Work request:
Once you reach the line with "<instances>...</instances> (empty list", copy it and every line after it exactly, up to the end of the data. Omit the pictures.

[Dataset entries]
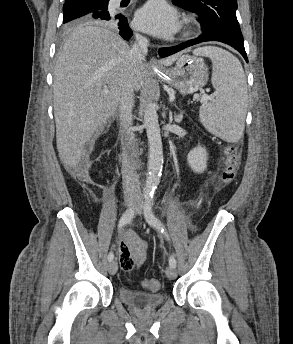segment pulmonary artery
I'll list each match as a JSON object with an SVG mask.
<instances>
[{"label":"pulmonary artery","mask_w":293,"mask_h":344,"mask_svg":"<svg viewBox=\"0 0 293 344\" xmlns=\"http://www.w3.org/2000/svg\"><path fill=\"white\" fill-rule=\"evenodd\" d=\"M116 2H119L120 0H115Z\"/></svg>","instance_id":"1"}]
</instances>
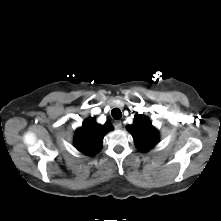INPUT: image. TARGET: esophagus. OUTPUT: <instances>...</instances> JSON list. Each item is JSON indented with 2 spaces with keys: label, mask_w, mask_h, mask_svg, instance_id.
I'll return each mask as SVG.
<instances>
[{
  "label": "esophagus",
  "mask_w": 221,
  "mask_h": 221,
  "mask_svg": "<svg viewBox=\"0 0 221 221\" xmlns=\"http://www.w3.org/2000/svg\"><path fill=\"white\" fill-rule=\"evenodd\" d=\"M114 127L116 129H121L122 128V122L120 120H117L114 122Z\"/></svg>",
  "instance_id": "34e87169"
}]
</instances>
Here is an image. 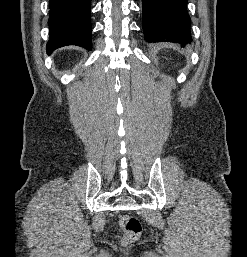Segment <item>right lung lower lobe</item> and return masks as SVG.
<instances>
[{
	"mask_svg": "<svg viewBox=\"0 0 247 257\" xmlns=\"http://www.w3.org/2000/svg\"><path fill=\"white\" fill-rule=\"evenodd\" d=\"M49 8L47 53L67 45L91 50L90 0H49Z\"/></svg>",
	"mask_w": 247,
	"mask_h": 257,
	"instance_id": "obj_1",
	"label": "right lung lower lobe"
}]
</instances>
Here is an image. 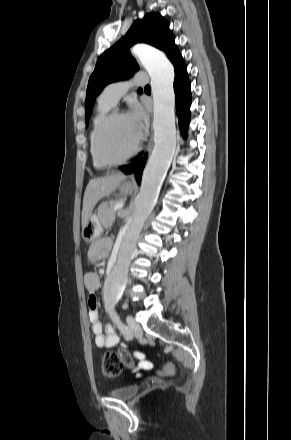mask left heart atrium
Returning a JSON list of instances; mask_svg holds the SVG:
<instances>
[{
	"instance_id": "1",
	"label": "left heart atrium",
	"mask_w": 291,
	"mask_h": 440,
	"mask_svg": "<svg viewBox=\"0 0 291 440\" xmlns=\"http://www.w3.org/2000/svg\"><path fill=\"white\" fill-rule=\"evenodd\" d=\"M138 137L143 133L146 124V116L142 109L138 106H134L126 116Z\"/></svg>"
}]
</instances>
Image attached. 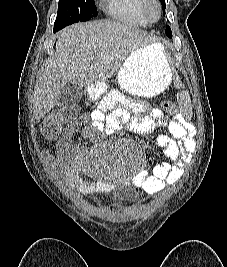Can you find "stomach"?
<instances>
[{"instance_id": "obj_1", "label": "stomach", "mask_w": 227, "mask_h": 267, "mask_svg": "<svg viewBox=\"0 0 227 267\" xmlns=\"http://www.w3.org/2000/svg\"><path fill=\"white\" fill-rule=\"evenodd\" d=\"M172 72L163 49L155 44L143 46L132 52L117 73L120 88L129 94L152 97L170 84ZM107 89L106 85L92 84L87 88L88 97L97 98Z\"/></svg>"}]
</instances>
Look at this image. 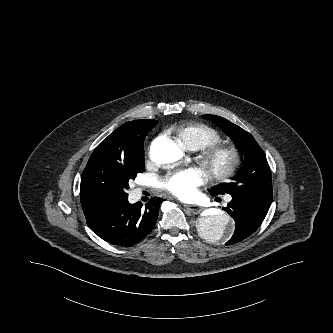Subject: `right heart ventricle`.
Instances as JSON below:
<instances>
[{
    "label": "right heart ventricle",
    "mask_w": 333,
    "mask_h": 333,
    "mask_svg": "<svg viewBox=\"0 0 333 333\" xmlns=\"http://www.w3.org/2000/svg\"><path fill=\"white\" fill-rule=\"evenodd\" d=\"M180 145L188 149H204L221 142V134L214 128L198 123H182L175 128Z\"/></svg>",
    "instance_id": "e07e8e85"
}]
</instances>
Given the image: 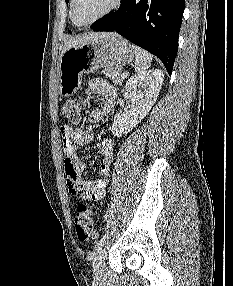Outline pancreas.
<instances>
[{
  "mask_svg": "<svg viewBox=\"0 0 233 286\" xmlns=\"http://www.w3.org/2000/svg\"><path fill=\"white\" fill-rule=\"evenodd\" d=\"M122 71L123 67H106L104 70H102V73L106 77H109L115 85H120L123 82Z\"/></svg>",
  "mask_w": 233,
  "mask_h": 286,
  "instance_id": "pancreas-1",
  "label": "pancreas"
}]
</instances>
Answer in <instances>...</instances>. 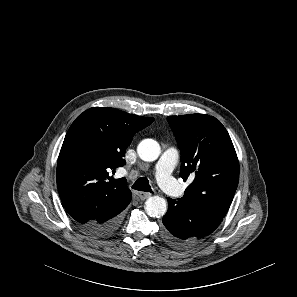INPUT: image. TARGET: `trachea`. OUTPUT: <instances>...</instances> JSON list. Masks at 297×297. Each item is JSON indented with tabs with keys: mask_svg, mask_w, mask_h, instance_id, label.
Instances as JSON below:
<instances>
[{
	"mask_svg": "<svg viewBox=\"0 0 297 297\" xmlns=\"http://www.w3.org/2000/svg\"><path fill=\"white\" fill-rule=\"evenodd\" d=\"M132 188L138 191L152 192L149 185V181L145 177L139 178L133 185Z\"/></svg>",
	"mask_w": 297,
	"mask_h": 297,
	"instance_id": "trachea-1",
	"label": "trachea"
}]
</instances>
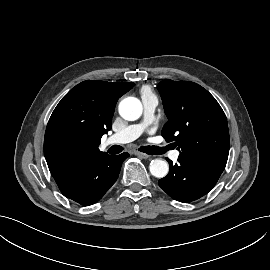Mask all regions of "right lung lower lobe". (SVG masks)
Masks as SVG:
<instances>
[{"instance_id": "right-lung-lower-lobe-1", "label": "right lung lower lobe", "mask_w": 270, "mask_h": 270, "mask_svg": "<svg viewBox=\"0 0 270 270\" xmlns=\"http://www.w3.org/2000/svg\"><path fill=\"white\" fill-rule=\"evenodd\" d=\"M128 156V153L117 156L103 153L53 171L52 176L64 196L81 205H91L100 200L115 183L122 162Z\"/></svg>"}]
</instances>
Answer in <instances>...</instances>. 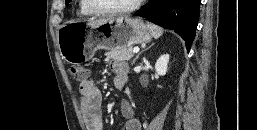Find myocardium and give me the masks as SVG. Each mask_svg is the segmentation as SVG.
<instances>
[{"instance_id": "obj_1", "label": "myocardium", "mask_w": 257, "mask_h": 130, "mask_svg": "<svg viewBox=\"0 0 257 130\" xmlns=\"http://www.w3.org/2000/svg\"><path fill=\"white\" fill-rule=\"evenodd\" d=\"M144 0H134L133 3H131L128 6L121 7V8H99L95 6L91 0H84V4L86 8L92 12L93 14L97 15H116V14H125L135 11L143 2Z\"/></svg>"}]
</instances>
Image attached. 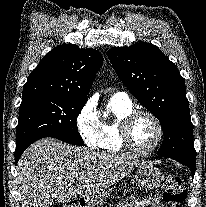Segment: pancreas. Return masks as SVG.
Returning a JSON list of instances; mask_svg holds the SVG:
<instances>
[{
    "mask_svg": "<svg viewBox=\"0 0 206 207\" xmlns=\"http://www.w3.org/2000/svg\"><path fill=\"white\" fill-rule=\"evenodd\" d=\"M132 206H133L132 200H127L124 203H120L117 205V207H132Z\"/></svg>",
    "mask_w": 206,
    "mask_h": 207,
    "instance_id": "obj_1",
    "label": "pancreas"
}]
</instances>
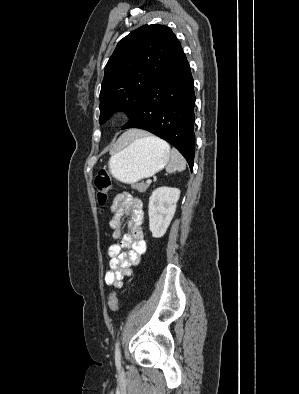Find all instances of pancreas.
<instances>
[{
	"instance_id": "cf45deb5",
	"label": "pancreas",
	"mask_w": 299,
	"mask_h": 394,
	"mask_svg": "<svg viewBox=\"0 0 299 394\" xmlns=\"http://www.w3.org/2000/svg\"><path fill=\"white\" fill-rule=\"evenodd\" d=\"M149 187V184L146 183H137L133 185V188L139 192H145Z\"/></svg>"
}]
</instances>
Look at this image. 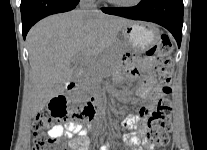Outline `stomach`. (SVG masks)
<instances>
[{
	"label": "stomach",
	"instance_id": "stomach-1",
	"mask_svg": "<svg viewBox=\"0 0 207 150\" xmlns=\"http://www.w3.org/2000/svg\"><path fill=\"white\" fill-rule=\"evenodd\" d=\"M159 31L148 25L130 22L122 27L118 39L119 52L121 54L128 46H132L139 52L155 44Z\"/></svg>",
	"mask_w": 207,
	"mask_h": 150
}]
</instances>
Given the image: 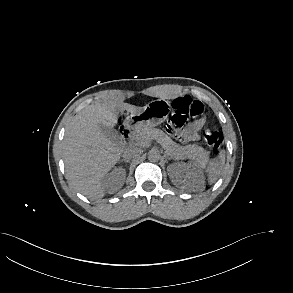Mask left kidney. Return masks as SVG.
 <instances>
[{
    "mask_svg": "<svg viewBox=\"0 0 293 293\" xmlns=\"http://www.w3.org/2000/svg\"><path fill=\"white\" fill-rule=\"evenodd\" d=\"M173 173L172 182L177 187H189L193 190L202 191L204 189V175L202 170L192 164L177 162L171 164Z\"/></svg>",
    "mask_w": 293,
    "mask_h": 293,
    "instance_id": "obj_1",
    "label": "left kidney"
}]
</instances>
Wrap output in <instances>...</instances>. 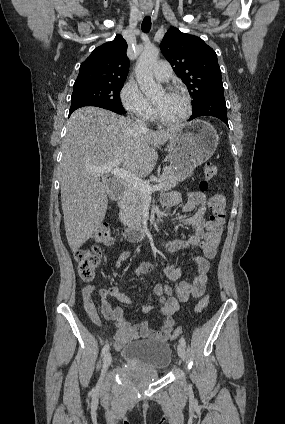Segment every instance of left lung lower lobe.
Returning a JSON list of instances; mask_svg holds the SVG:
<instances>
[{
    "label": "left lung lower lobe",
    "mask_w": 285,
    "mask_h": 424,
    "mask_svg": "<svg viewBox=\"0 0 285 424\" xmlns=\"http://www.w3.org/2000/svg\"><path fill=\"white\" fill-rule=\"evenodd\" d=\"M193 114L189 120L200 116H213L228 125L227 108L224 94H214L204 98L198 105L192 107Z\"/></svg>",
    "instance_id": "0a47b994"
}]
</instances>
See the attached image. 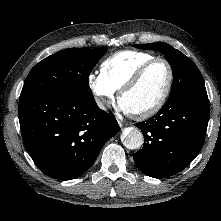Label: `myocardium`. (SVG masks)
Returning <instances> with one entry per match:
<instances>
[{
    "mask_svg": "<svg viewBox=\"0 0 221 221\" xmlns=\"http://www.w3.org/2000/svg\"><path fill=\"white\" fill-rule=\"evenodd\" d=\"M156 63H163L168 69V82L166 88L160 99L154 105L142 111L132 112L131 114L136 118L145 119L151 117L156 113H158L166 104L171 94L174 82V70L172 65L169 63V61H167L164 58L155 57L142 64L119 89L118 101L120 102L123 95L126 94L128 91H130L132 88H134L137 85V83L140 81V79L143 77V75L146 73V71Z\"/></svg>",
    "mask_w": 221,
    "mask_h": 221,
    "instance_id": "1",
    "label": "myocardium"
}]
</instances>
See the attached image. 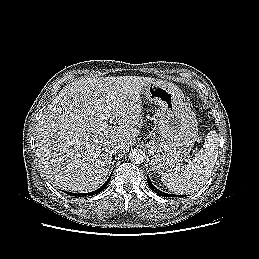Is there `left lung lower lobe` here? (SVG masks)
<instances>
[{
  "instance_id": "obj_1",
  "label": "left lung lower lobe",
  "mask_w": 259,
  "mask_h": 259,
  "mask_svg": "<svg viewBox=\"0 0 259 259\" xmlns=\"http://www.w3.org/2000/svg\"><path fill=\"white\" fill-rule=\"evenodd\" d=\"M148 185L149 187L151 188L152 191H154L157 195H160V196H167V197H176V195H172V194H167V193H163L161 192L160 190H158L150 181L149 177H148ZM183 197V196H182Z\"/></svg>"
}]
</instances>
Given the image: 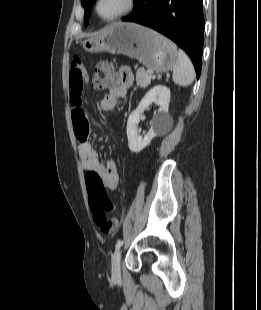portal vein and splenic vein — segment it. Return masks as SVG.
Returning <instances> with one entry per match:
<instances>
[{"mask_svg":"<svg viewBox=\"0 0 261 310\" xmlns=\"http://www.w3.org/2000/svg\"><path fill=\"white\" fill-rule=\"evenodd\" d=\"M147 77H148V79H151V78H155V75L151 73Z\"/></svg>","mask_w":261,"mask_h":310,"instance_id":"portal-vein-and-splenic-vein-1","label":"portal vein and splenic vein"}]
</instances>
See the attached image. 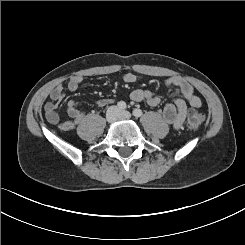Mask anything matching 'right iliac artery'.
<instances>
[{"instance_id": "obj_1", "label": "right iliac artery", "mask_w": 245, "mask_h": 245, "mask_svg": "<svg viewBox=\"0 0 245 245\" xmlns=\"http://www.w3.org/2000/svg\"><path fill=\"white\" fill-rule=\"evenodd\" d=\"M117 107L119 110H125L126 109V103L124 101H120L117 103Z\"/></svg>"}]
</instances>
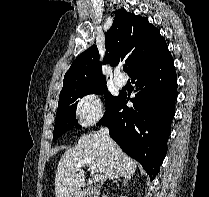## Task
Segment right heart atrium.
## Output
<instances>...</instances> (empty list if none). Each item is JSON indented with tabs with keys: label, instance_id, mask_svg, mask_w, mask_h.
Segmentation results:
<instances>
[{
	"label": "right heart atrium",
	"instance_id": "right-heart-atrium-1",
	"mask_svg": "<svg viewBox=\"0 0 209 197\" xmlns=\"http://www.w3.org/2000/svg\"><path fill=\"white\" fill-rule=\"evenodd\" d=\"M102 113V99L95 93H89L82 96L75 109L77 119L84 126L95 123L102 116Z\"/></svg>",
	"mask_w": 209,
	"mask_h": 197
}]
</instances>
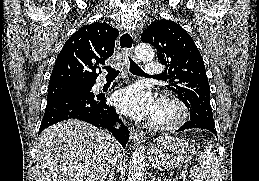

Result:
<instances>...</instances> (empty list if none). Each item is JSON indented with tabs with keys: label, instance_id, mask_svg, mask_w, mask_h.
Segmentation results:
<instances>
[{
	"label": "right heart atrium",
	"instance_id": "right-heart-atrium-1",
	"mask_svg": "<svg viewBox=\"0 0 209 197\" xmlns=\"http://www.w3.org/2000/svg\"><path fill=\"white\" fill-rule=\"evenodd\" d=\"M102 113V99L95 93H89L82 96L75 109L77 119L84 126L95 123L102 116Z\"/></svg>",
	"mask_w": 209,
	"mask_h": 197
}]
</instances>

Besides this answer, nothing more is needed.